Johanna Rozenblum : Les traumatismes sont des ruptures dans notre histoire. Il y a souvent un avant et un après, que l'on ne mesure pas vraiment les premiers temps. De plus, ces traumas peuvent causer un repli sur soi, une perte de confiance, des symptômes anxio-dépressifs, de l'hypervigilance. Tout ceci modifie notre lien à l'autre et nos comportements au quotidien.
"Il est difficile de se rendre compte que l'on reproduit un comportement enseigné par nos parents"
Il arrive fréquemment que les personnes ayant grandi avec des parents aux comportements négatifs ou toxiques, assurent : “je ne ferai pas comme eux”. Mais certains suivent finalement des schémas similaires avec leurs propres enfants. Comment expliquer ce phénomène ?
Il est difficile de se rendre compte que l'on reproduit un comportement enseigné par nos parents ou notre éducation en général, sans avoir travaillé dessus. Pour ne pas reproduire, il faut certes réaliser, conscientiser un pattern [Modèle spécifique représentant d'une façon schématique la structure d'un comportement individuel ou collectif, NDLR] ou un comportement dysfonctionnel. Mais il faut aussi travailler à le remplacer par un autre plus adapté.
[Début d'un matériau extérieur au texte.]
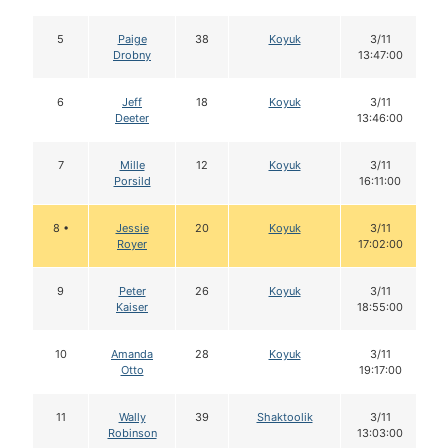
5
Paige
38
Koyuk
3/11
Drobny
13:47:00
6
Jeff
18
Koyuk
3/11
Deeter
13:46:00
7
Mille
12
Koyuk
3/11
Porsild
16:11:00
8 •
Jessie
20
Koyuk
3/11
Royer
17:02:00
9
Peter
26
Koyuk
3/11
Kaiser
18:55:00
10
Amanda
28
Koyuk
3/11
Otto
19:17:00
11
Wally
39
Shaktoolik
3/11
Robinson
13:03:00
C'est un travail qui demande une réflexion profonde, sinon le comportement réflexe – celui pour lequel nous sommes conditionnés depuis l'enfance – refera inlassablement surface.
Quels sont les traumas que l’on répercute le plus souvent sur ses enfants ?
Les traumas que nous avons vécus et que nous n'avons pas traités, peuvent s'exprimer de différentes façons à nos enfants. Ils sont susceptibles de se transmettre et exister sous forme de colère, de tristesse ou dans la répétition d'un comportement d'auto sabotage par exemple.
Le manque de confiance en soi, la peur de l'avenir, le sentiment d'incapacité ou d'imposture passent également souvent d'une génération à l'autre. De nombreuses études, notamment après la Seconde Guerre mondiale, ont pu mettre en avant et confirmer la transmission des traumatismes de parent à enfant.
"Si le trauma reste en sourdine, il filtrera au travers de nos mots, nos peurs ou nos comportements"
Quels conseils donneriez-vous à un parent qui veut éviter que ses traumas ou pensées négatives affectent leurs enfants ?
Pour ne pas qu'un trauma se transmette et ne devienne transgénérationnel, il faut le traiter. S’il reste en sourdine, s'il est refoulé ou encore banalisé, il filtrera au travers de nos mots, nos peurs ou nos comportements. Un travail avec un psychologue spécialisé peut s'avérer très bénéfique. Se délester de ses traumas est un chemin qui peut s'avérer difficile à mener, car travailler sur les difficultés qu’on a connues nécessite forcément de les aborder et de s'y replonger. Mais il est essentiel.
L’enfant intérieur blessé ne doit plus être aux commandes. Il est essentiel de prendre sa place d’adulte responsable, acteur de sa vie qui pourra dire à haute voix : je peux rompre avec mes schémas, je peux rompre avec cette construction de moi fondée sur la peur ou certaines croyances…
Comment réagir si on voit que son parent laisse ses traumatismes affecter notre relation ? Comment dire stop ou l’aider à prendre conscience de son comportement ?
Aider un parent reste difficile. Ce n'est pas à l'enfant de sauver son parent. Bien sûr, il est toujours possible d'attirer son attention sur sa problématique, mais la prise en charge commence nécessairement par une prise de conscience personnelle.
"Parler pour tenter, peut-être, de le sortir de la forme de déni où il se trouve"
Et comment aborder le problème lorsqu’on voit un ami ou un membre de la famille laisser sa relation avec ses enfants être affectée par ses traumas ?
Si vous remarquez qu’un proche laisse ses traumatismes transparaître dans sa relation avec son enfant, je conseille de parler pour tenter, peut-être, de le sortir de la forme de déni où il se trouve quant à son trauma et ses actions. Ne pas avoir conscience de la reproduction ne lui permet pas de se faire aider.
Toutefois, il faut se préparer : il n’entendra probablement pas immédiatement.
Mais c’est bien en acceptant de reconnaître nos difficultés que nous faisons preuve de force, et que l’on peut éviter la reproduction ou la transmission des traumas. Parler de soi et de ses difficultés, ce n’est pas être fragile, c’est être sensible.